Zoo
===
.. raw:: html
For detailed code implementation, please view it on GitHub.
Below shows an implementation of
`Zoo `__ dataset. In this task,
attributes of animals (such as presence of hair, eggs, etc.) and their
targets (the animal class they belong to) are given, along with a
knowledge base which contains information about the relations between
attributes and targets, e.g., Implies(milk == 1, mammal == 1).
The goal of this task is to develop a learning model that can predict
the targets of animals based on their attributes. In the initial stages,
when the model is under-trained, it may produce incorrect predictions
that conflict with the relations contained in the knowledge base. When
this happens, abductive reasoning can be employed to adjust these
results and retrain the model accordingly. This process enables us to
further update the learning model.
.. code:: python
# Import necessary libraries and modules
import os.path as osp
import numpy as np
from sklearn.ensemble import RandomForestClassifier
from ablkit.bridge import SimpleBridge
from ablkit.data.evaluation import ReasoningMetric, SymbolAccuracy
from ablkit.learning import ABLModel
from ablkit.reasoning import Reasoner
from ablkit.utils import ABLLogger, confidence_dist, print_log, tab_data_to_tuple
from get_dataset import load_and_preprocess_dataset, split_dataset
from kb import ZooKB
Working with Data
-----------------
First, we load and preprocess the `Zoo
dataset `__, and split it
into labeled/unlabeled/test data
.. code:: python
X, y = load_and_preprocess_dataset(dataset_id=62)
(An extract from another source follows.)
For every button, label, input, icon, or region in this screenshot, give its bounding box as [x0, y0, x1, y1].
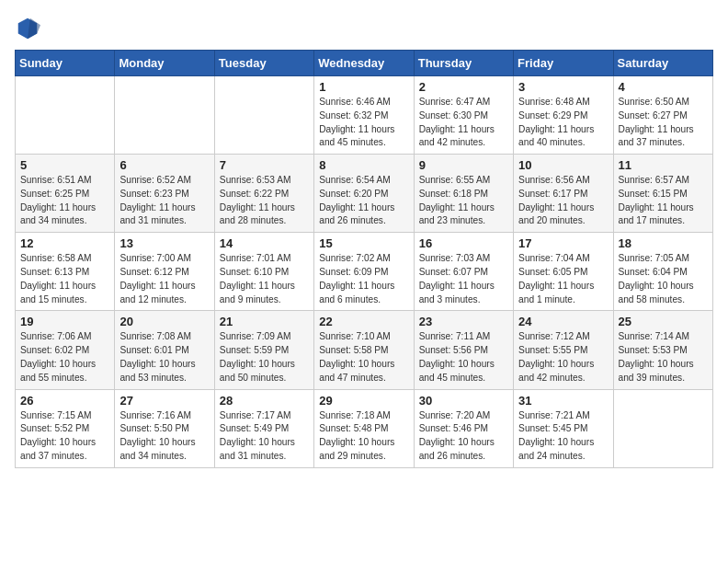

X_label, y_label, X_unlabel, y_unlabel, X_test, y_test = split_dataset(X, y, test_size=0.3)
Zoo dataset consists of tabular data. The attributes contain 17 boolean
values (e.g., hair, feathers, eggs, milk, airborne, aquatic, etc.) and
the target is an integer value in the range [0,6] representing 7 classes
(e.g., mammal, bird, reptile, fish, amphibian, insect, and other). Below
is an illustration:
.. code:: python
print("Shape of X and y:", X.shape, y.shape)
print("First five elements of X:")
print(X[:5])
print("First five elements of y:")
print(y[:5])
Out:
.. code:: none
:class: code-out
Shape of X and y: (101, 16) (101,)
First five elements of X:
[[True False False True False False True True True True False False 4
False False True]
[True False False True False False False True True True False False 4
True False True]
[False False True False False True True True True False False True 0
True False False]
[True False False True False False True True True True False False 4
False False True]
[True False False True False False True True True True False False 4
True False True]]
First five elements of y:
[0 0 3 0 0]
Next, we transform the tabular data to the format required by
ABLkit, which is a tuple of (X, gt_pseudo_label, Y). In this task,
we treat the attributes as X and the targets as gt_pseudo_label (ground
truth pseudo-labels). Y (reasoning results) are expected to be 0,
indicating no rules are violated.
.. code:: python
label_data = tab_data_to_tuple(X_label, y_label, reasoning_result = 0)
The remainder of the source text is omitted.